Task:
Exactly reproduce the line containing "bogholderi@egaavandvaerk.dk (868, 484)" together with every line after it, through the end of the entries, and give nothing more.

Provided material:
-- Opening Marker --
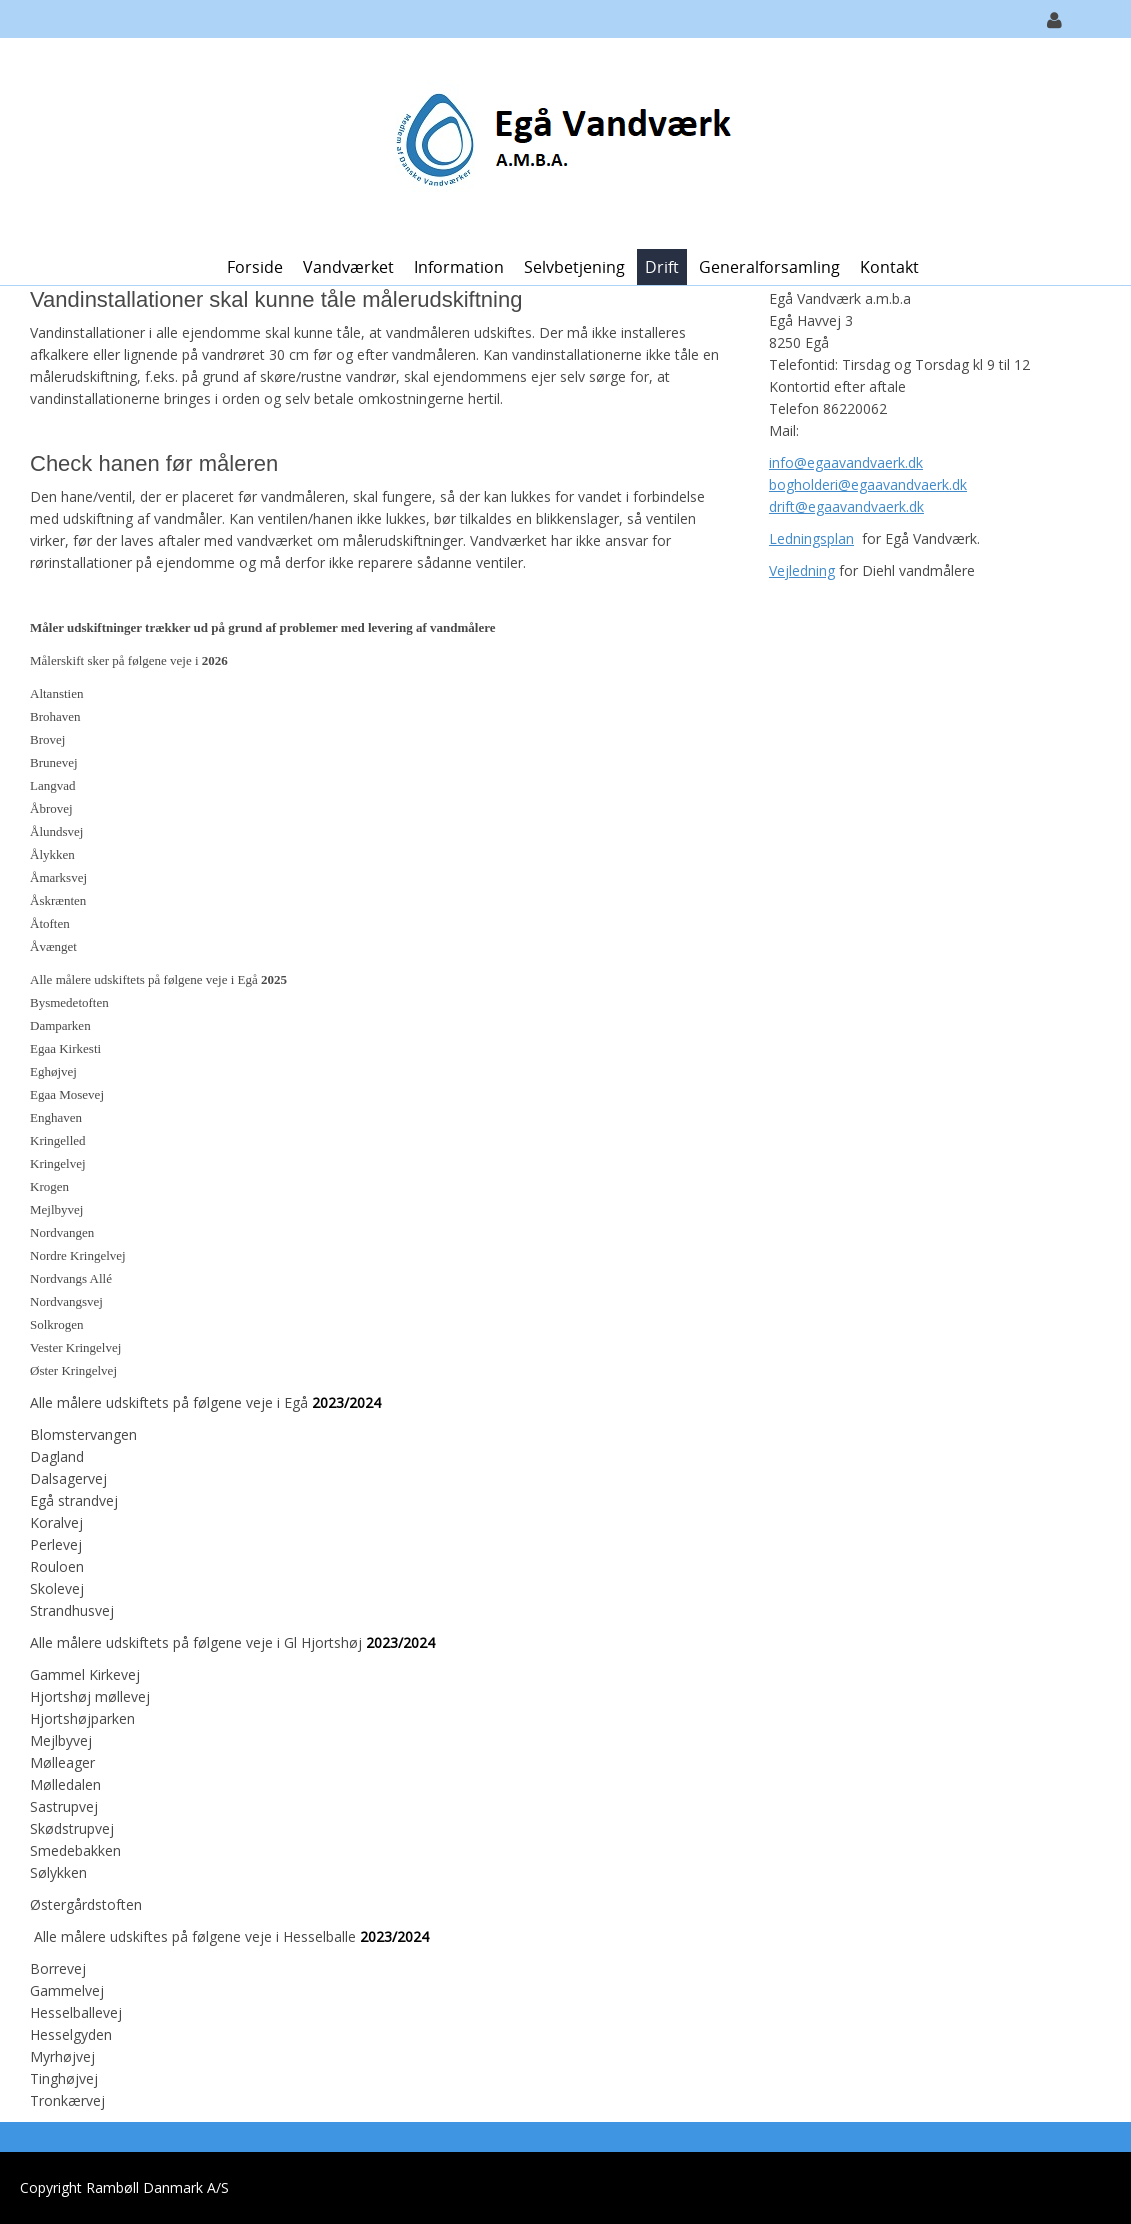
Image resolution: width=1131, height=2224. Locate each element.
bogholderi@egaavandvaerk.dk (868, 484)
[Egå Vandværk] (558, 141)
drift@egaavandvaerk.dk (846, 506)
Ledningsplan (811, 538)
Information (459, 267)
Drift (662, 267)
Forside (255, 267)
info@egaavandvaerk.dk (846, 462)
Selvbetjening (574, 267)
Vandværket (348, 267)
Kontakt (889, 267)
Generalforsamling (769, 267)
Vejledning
-- Closing Marker --
Written reply:
bogholderi@egaavandvaerk.dk (868, 484)
[Egå Vandværk] (558, 141)
drift@egaavandvaerk.dk (846, 506)
Ledningsplan (811, 538)
Information (459, 267)
Drift (662, 267)
Forside (255, 267)
info@egaavandvaerk.dk (846, 462)
Selvbetjening (574, 267)
Vandværket (348, 267)
Kontakt (889, 267)
Generalforsamling (769, 267)
Vejledning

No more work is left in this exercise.